How can I display these scores in a % column ?
I do have the column allready in display but no values are in it, because I wouldn't know where to start with this calculation.
The smallest score is winner = 100% other values have to be related to this. e.g.
Rank Klasse Name Tijd Percentage
1. OKP John 12,00 100%
2. OKP Hank 24,00 50%
Posted: Tue Dec 21, 2004 11:29 am
by pookie62
Anyone ideas ??
Posted: Tue Dec 21, 2004 12:01 pm
by rehfeld
Code: Select all
<?php
$base = 12; // score of the person you want others compared to
$other_score = 24; // score of someone else
$other_score_percentage = ($base / $other_score) * 100;
?>
this may result in floats, so you will want to use round() or somthing similar to keep the percentages from getting too precise
Posted: Tue Dec 21, 2004 3:19 pm
by pookie62
Hi rehfeld,
Thanks for your reply..
Okay, but now $base is hardcoded.
Can you show me how to code to look at the top value ?

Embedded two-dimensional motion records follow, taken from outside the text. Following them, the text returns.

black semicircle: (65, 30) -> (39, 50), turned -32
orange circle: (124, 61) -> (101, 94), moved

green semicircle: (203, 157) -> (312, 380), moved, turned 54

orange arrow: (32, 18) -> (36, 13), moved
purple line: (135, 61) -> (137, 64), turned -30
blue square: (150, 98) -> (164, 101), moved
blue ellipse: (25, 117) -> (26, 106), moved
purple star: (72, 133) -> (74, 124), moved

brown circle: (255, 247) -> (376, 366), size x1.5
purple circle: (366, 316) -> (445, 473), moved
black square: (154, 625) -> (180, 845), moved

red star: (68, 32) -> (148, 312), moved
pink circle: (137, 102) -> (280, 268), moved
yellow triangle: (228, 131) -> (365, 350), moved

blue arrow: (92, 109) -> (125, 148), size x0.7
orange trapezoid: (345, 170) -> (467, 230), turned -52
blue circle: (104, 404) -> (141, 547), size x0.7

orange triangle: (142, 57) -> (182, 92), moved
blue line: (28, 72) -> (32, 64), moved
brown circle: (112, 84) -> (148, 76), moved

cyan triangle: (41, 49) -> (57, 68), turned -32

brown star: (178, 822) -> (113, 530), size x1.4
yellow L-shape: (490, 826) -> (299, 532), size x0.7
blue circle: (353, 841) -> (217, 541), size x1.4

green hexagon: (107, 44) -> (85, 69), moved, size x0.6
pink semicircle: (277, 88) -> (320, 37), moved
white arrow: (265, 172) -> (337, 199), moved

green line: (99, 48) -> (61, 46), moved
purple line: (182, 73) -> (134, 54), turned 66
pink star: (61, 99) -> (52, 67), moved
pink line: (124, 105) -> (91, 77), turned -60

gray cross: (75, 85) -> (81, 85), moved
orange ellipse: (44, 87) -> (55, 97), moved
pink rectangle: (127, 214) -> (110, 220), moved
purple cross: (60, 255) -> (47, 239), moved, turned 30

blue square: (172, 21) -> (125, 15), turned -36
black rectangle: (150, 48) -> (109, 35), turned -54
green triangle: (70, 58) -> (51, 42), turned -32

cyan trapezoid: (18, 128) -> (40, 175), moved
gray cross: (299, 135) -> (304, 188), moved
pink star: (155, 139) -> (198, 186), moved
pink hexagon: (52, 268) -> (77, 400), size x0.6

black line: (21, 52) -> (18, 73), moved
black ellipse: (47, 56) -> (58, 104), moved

Output now is ORDER BY Tijd, so the smallest score is at the top of the list.
This should become the $base value..
Posted: Tue Dec 21, 2004 3:51 pm
by rehfeld
do something like this in your loop
Code: Select all
while ($line = mysql_fetch_array($result, MYSQL_ASSOC)) {
$score = $line['Tijd'];
if (!isset($base)) {
$base = $score; // set base to the score of this user
}
}
the first time it loops, $base wont have been set yet, so it will set it
on every loop after, it will remain the same value because the !isset() wont be true anymore
does that help?
Posted: Wed Dec 22, 2004 12:53 am
by pookie62
Thanks rehfeld,
going to try this and let you know.
Posted: Sun Dec 26, 2004 6:51 am
by pookie62
Worked it out, thanks again guys !!